*What the task requires*. With both ends included, repeat exactly the lines of the entries below from the one containing "progress over perfection." down to the one containing "Evidence-based risk management tools", and no others.

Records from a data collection
********
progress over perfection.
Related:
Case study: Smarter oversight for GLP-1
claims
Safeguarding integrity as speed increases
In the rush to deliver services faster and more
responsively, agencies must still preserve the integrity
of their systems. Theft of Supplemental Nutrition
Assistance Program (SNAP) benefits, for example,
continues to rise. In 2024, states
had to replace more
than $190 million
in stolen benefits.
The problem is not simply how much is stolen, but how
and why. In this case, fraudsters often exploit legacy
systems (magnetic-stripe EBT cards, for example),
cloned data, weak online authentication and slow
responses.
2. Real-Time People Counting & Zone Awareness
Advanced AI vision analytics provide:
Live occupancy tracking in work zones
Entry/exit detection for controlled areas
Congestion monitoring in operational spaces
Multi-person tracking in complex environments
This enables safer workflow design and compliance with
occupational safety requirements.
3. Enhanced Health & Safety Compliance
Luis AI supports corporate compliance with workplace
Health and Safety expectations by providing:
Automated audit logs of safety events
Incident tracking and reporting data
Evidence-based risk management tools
********
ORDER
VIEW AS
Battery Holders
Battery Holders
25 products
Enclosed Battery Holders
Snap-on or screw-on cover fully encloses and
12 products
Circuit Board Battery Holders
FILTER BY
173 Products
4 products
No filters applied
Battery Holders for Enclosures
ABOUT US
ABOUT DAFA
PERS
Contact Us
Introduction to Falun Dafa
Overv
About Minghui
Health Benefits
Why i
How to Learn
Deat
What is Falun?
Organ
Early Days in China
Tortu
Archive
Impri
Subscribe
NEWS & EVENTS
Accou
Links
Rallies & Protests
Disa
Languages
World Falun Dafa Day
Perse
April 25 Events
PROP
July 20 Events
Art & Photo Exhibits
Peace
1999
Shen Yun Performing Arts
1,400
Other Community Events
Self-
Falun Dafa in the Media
********
*Solution to the problem*.
progress over perfection.
Related:
Case study: Smarter oversight for GLP-1
claims
Safeguarding integrity as speed increases
In the rush to deliver services faster and more
responsively, agencies must still preserve the integrity
of their systems. Theft of Supplemental Nutrition
Assistance Program (SNAP) benefits, for example,
continues to rise. In 2024, states
had to replace more
than $190 million
in stolen benefits.
The problem is not simply how much is stolen, but how
and why. In this case, fraudsters often exploit legacy
systems (magnetic-stripe EBT cards, for example),
cloned data, weak online authentication and slow
responses.
2. Real-Time People Counting & Zone Awareness
Advanced AI vision analytics provide:
Live occupancy tracking in work zones
Entry/exit detection for controlled areas
Congestion monitoring in operational spaces
Multi-person tracking in complex environments
This enables safer workflow design and compliance with
occupational safety requirements.
3. Enhanced Health & Safety Compliance
Luis AI supports corporate compliance with workplace
Health and Safety expectations by providing:
Automated audit logs of safety events
Incident tracking and reporting data
Evidence-based risk management tools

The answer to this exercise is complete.